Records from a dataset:
==*==

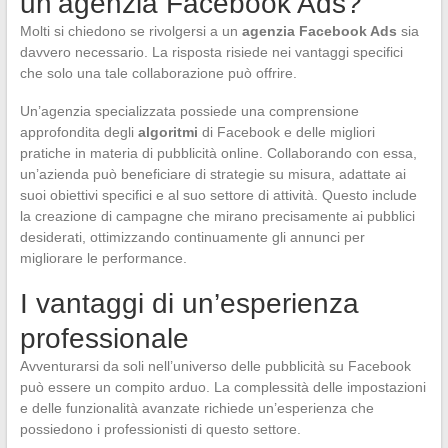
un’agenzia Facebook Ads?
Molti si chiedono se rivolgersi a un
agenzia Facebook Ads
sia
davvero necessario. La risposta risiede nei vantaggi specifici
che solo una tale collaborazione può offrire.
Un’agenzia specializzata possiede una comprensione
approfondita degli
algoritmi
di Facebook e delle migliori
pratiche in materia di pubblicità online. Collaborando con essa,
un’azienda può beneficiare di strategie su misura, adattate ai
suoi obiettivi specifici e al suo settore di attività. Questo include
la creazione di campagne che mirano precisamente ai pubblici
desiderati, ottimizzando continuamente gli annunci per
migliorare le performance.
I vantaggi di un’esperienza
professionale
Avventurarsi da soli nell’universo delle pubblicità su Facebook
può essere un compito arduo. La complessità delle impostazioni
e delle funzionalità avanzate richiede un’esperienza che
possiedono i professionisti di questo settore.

==*==

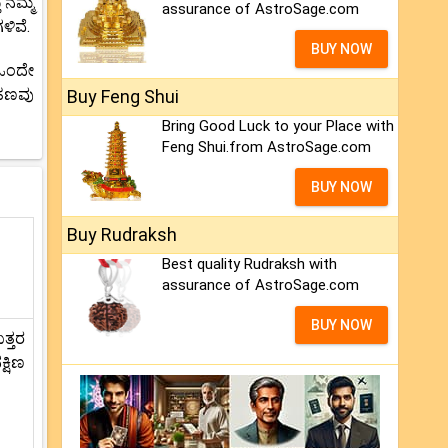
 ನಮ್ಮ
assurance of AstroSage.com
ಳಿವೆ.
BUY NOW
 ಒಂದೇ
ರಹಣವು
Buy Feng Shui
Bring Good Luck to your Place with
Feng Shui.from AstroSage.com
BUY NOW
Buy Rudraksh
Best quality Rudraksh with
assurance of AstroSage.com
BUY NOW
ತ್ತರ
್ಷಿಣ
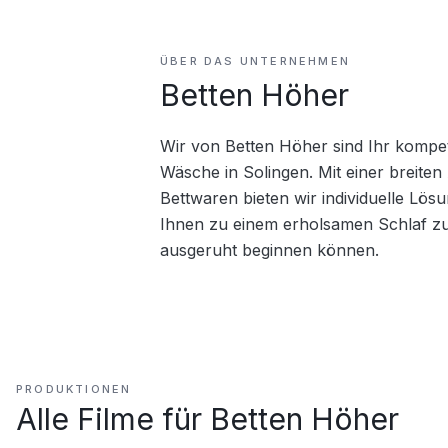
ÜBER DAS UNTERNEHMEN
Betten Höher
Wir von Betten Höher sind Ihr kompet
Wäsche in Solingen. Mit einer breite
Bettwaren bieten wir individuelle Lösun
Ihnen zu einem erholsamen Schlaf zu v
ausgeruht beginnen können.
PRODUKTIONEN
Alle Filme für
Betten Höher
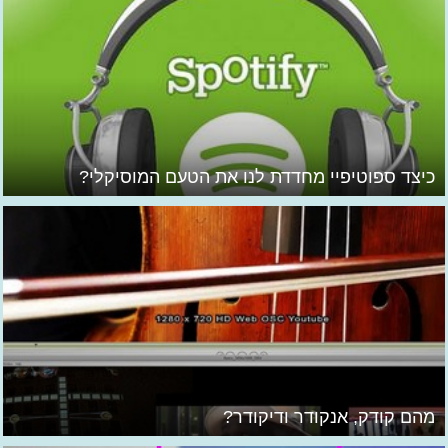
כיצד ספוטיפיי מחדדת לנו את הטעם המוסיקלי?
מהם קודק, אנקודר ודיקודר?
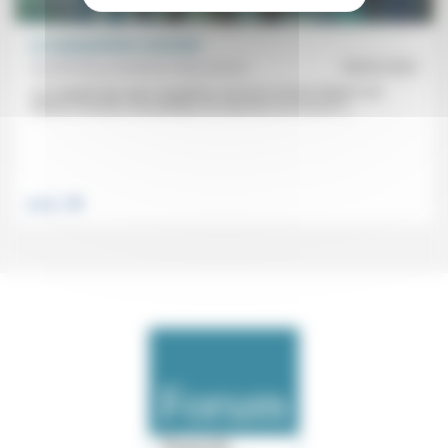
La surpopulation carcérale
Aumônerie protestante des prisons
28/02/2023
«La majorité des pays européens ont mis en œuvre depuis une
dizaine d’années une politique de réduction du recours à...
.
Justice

==*==

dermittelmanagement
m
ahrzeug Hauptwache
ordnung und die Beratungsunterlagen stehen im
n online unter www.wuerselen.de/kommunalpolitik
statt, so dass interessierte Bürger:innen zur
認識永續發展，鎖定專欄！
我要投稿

==*==

**Exercise aim:** In how many lines of the entries does "online" appear? Reply with only the number.

**Answer to the problem:** 2